Edytowane przez Adi_86
Odnośnik do komentarza
Udostępnij na innych stronach

Próbowałeś brzeczki przed chmieleniem? Powinna być słodka. Jeśli tak, to sprzęt, który używałeś do tego momentu możesz wykluczyć.

Czy coś oprócz chmielu wrzucałeś do gara po wysładzaniu? Jak myłeś i dezynfekowałeś wężyki itp.?

 

Nie przejmuj się zbytnio smakiem i mętnością przed fermentacją, oceń piwo dopiero po. Jedyne co jest dziwnego to silny słony posmak. Piwo po chmieleniu jest przeważnie gorzkie, czasami z lekko gryzącym posmakiem.

 

Odnośnik do komentarza
Udostępnij na innych stronach

Dziękuję wszystkim za podpowiedzi ?

Fermentory i wężyki (w tym wężyk z oplotu do filtracji) umyte wodą z płynem do naczyń i zalane roztworem OXI. Po OXI nie przepłukiwałem ich wodą. Do odprowadzania brzeczki z kadzi filtracyjnej używałem wężyka silikonowego. Może to wężyk do filtracji reaguje z OXI - choć nie powinien, bo jest ze stali nierdzewnej. Na wszelki wypadek zamówiłem nowe garnki na wodę do wysładzania i zbierania brzeczki po filtracji.

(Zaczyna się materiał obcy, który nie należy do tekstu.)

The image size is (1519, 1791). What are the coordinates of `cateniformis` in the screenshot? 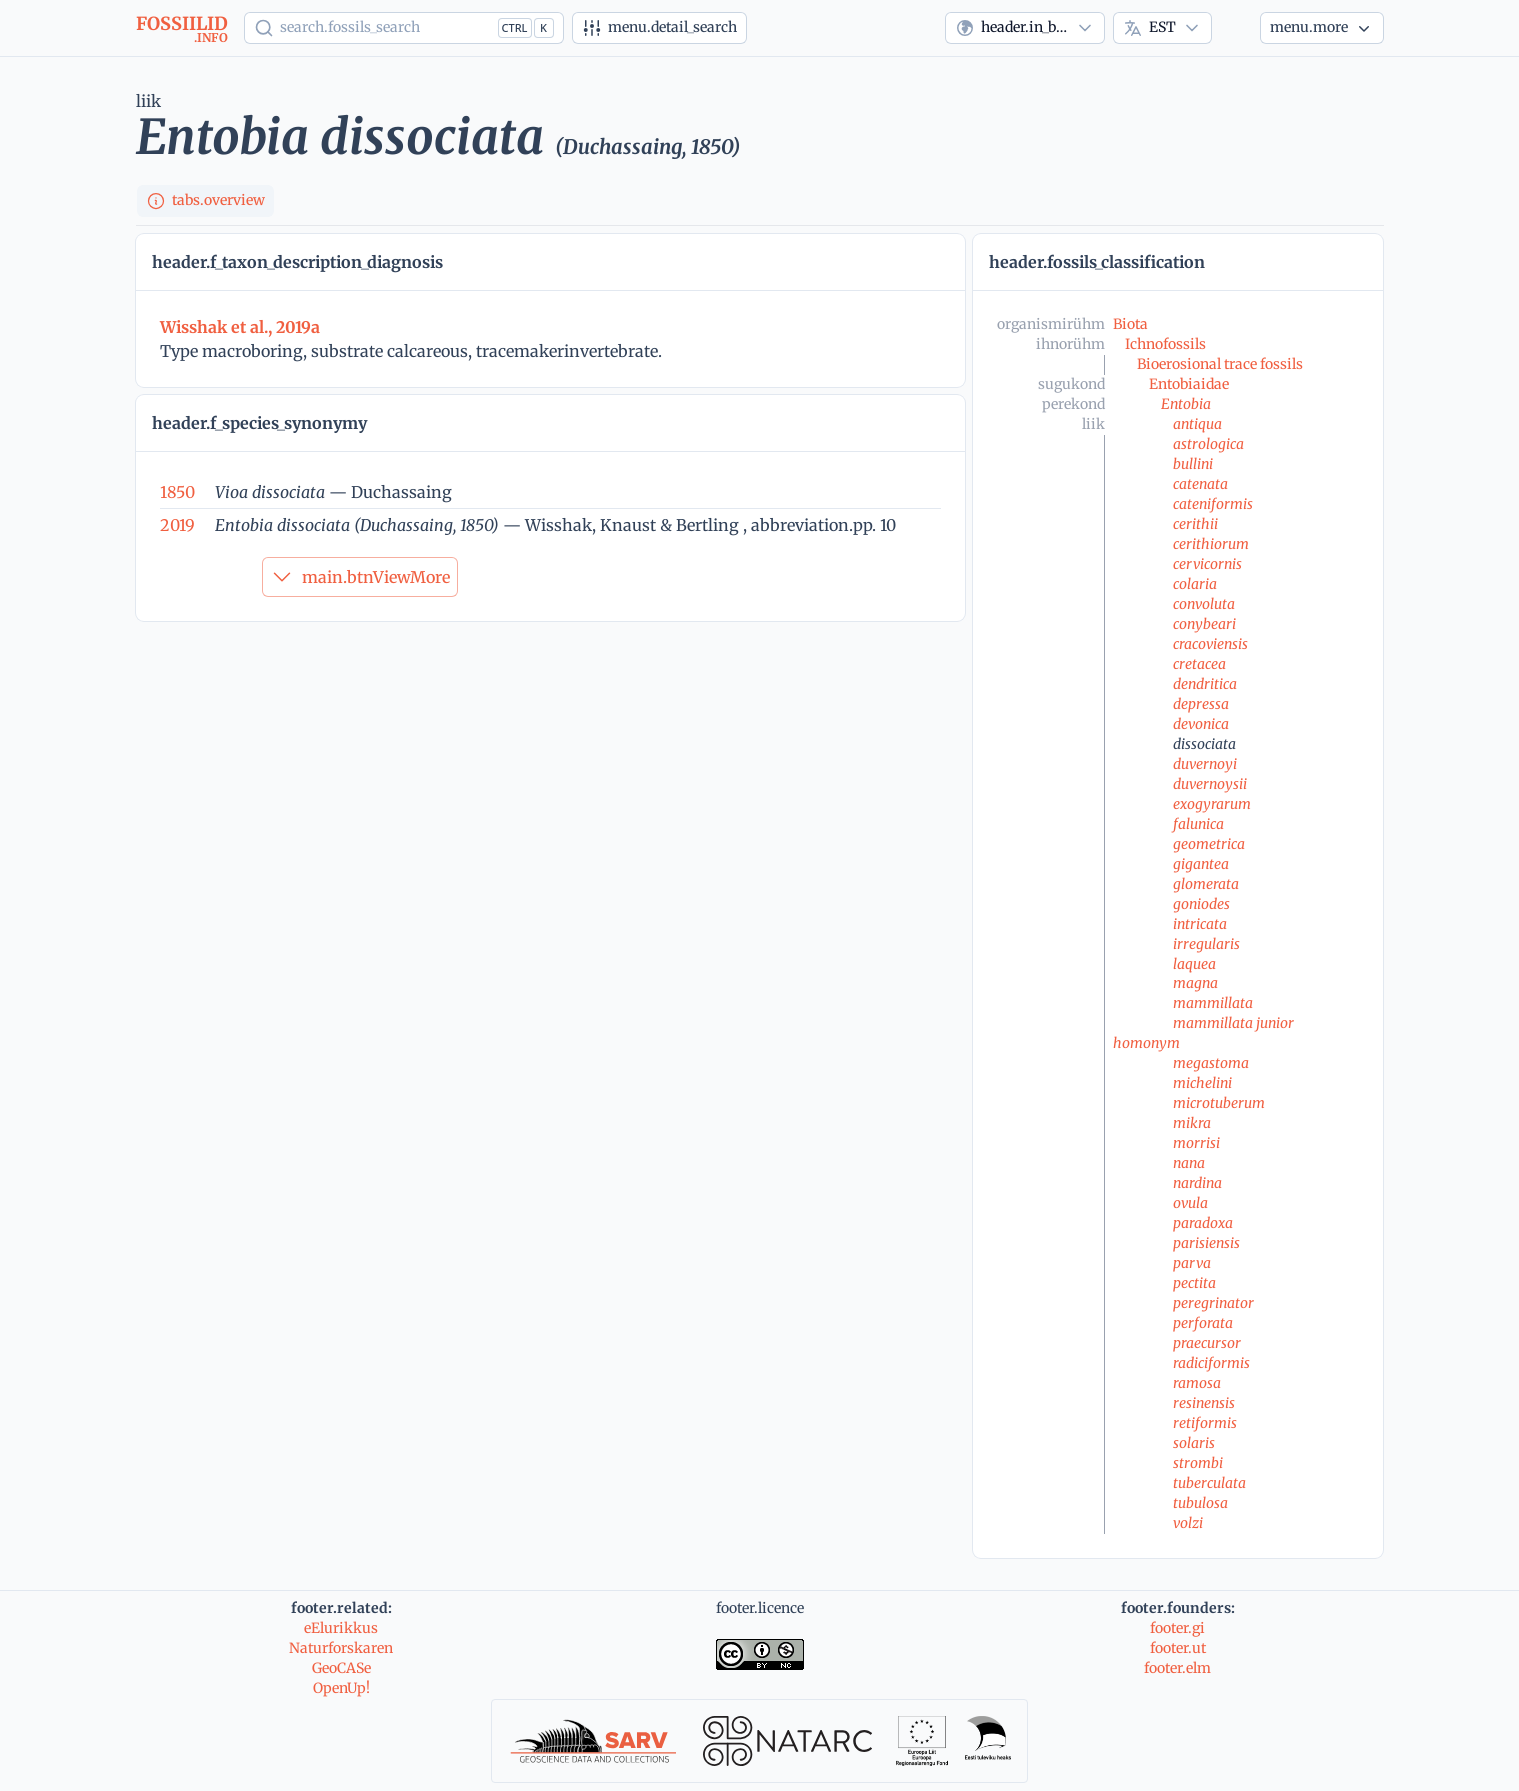 It's located at (1213, 504).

Już brzeczka przednia w czasie filtracji była słodko-słona, nie próbowałem tylko zacieru, więc nie wiem, czy słony posmak nie pojawił się już podczas zacierania.

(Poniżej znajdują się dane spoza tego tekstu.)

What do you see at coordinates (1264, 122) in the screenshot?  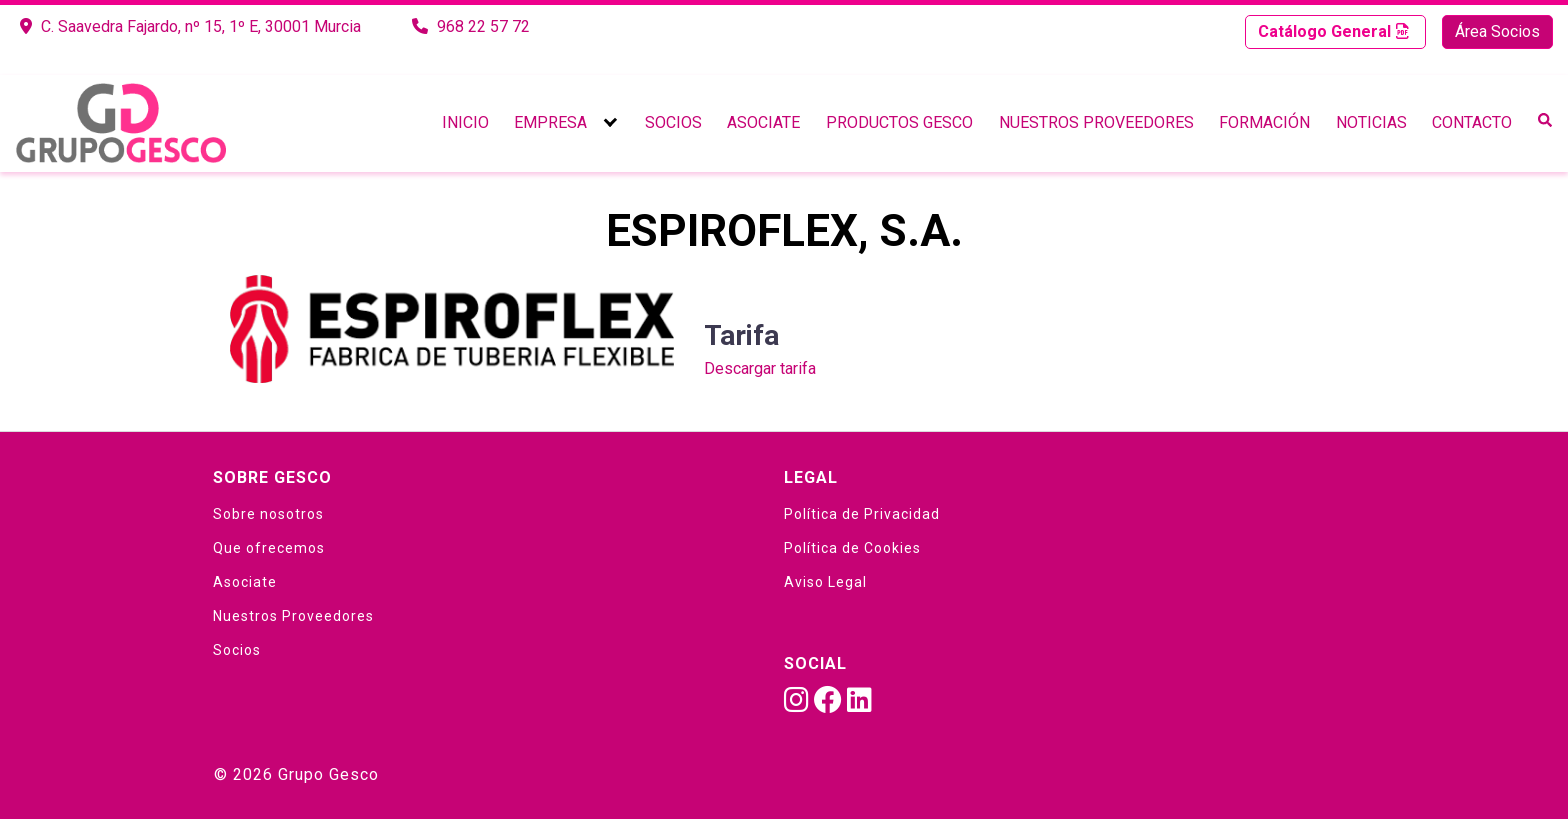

Oczywiście chmieliny oddzielone, ładnie zebrały się na środku gara warzelnego.

Obecnie fermentacja rozkręcona, mało piany, termometr na fermentorze pokazuje 19 stopni. Poczekam do końca burzliwej, jak będzie niepijalne to najwyżej wszystko z wielkim żalem puszczę w kanał? Następną warkę zrobię z ekstraktu słodowego i porównam smak, choć chciałem ten etap pominąć.

Zrobiłem "test sprzętu". 10-procentowy syrop cukrowy zagotowany w naczyniach, w których warzyłem piwo i przelany w temp. 75 stopni do kadzi filtracyjnej z wężykiem, nie miał żadnych słonych posmaków. Musiałem więc popelnić jakiś błąd podczas zacierania bądź wysładzania. Tylko jaki?

 

 

Edytowane przez Adi_86
Odnośnik do komentarza
Udostępnij na innych stronach

22 godziny temu, Adi_86 napisał:

Już brzeczka przednia w czasie filtracji była słodko-słona, nie próbowałem tylko zacieru, więc nie wiem, czy słony posmak nie pojawił się już podczas zacierania.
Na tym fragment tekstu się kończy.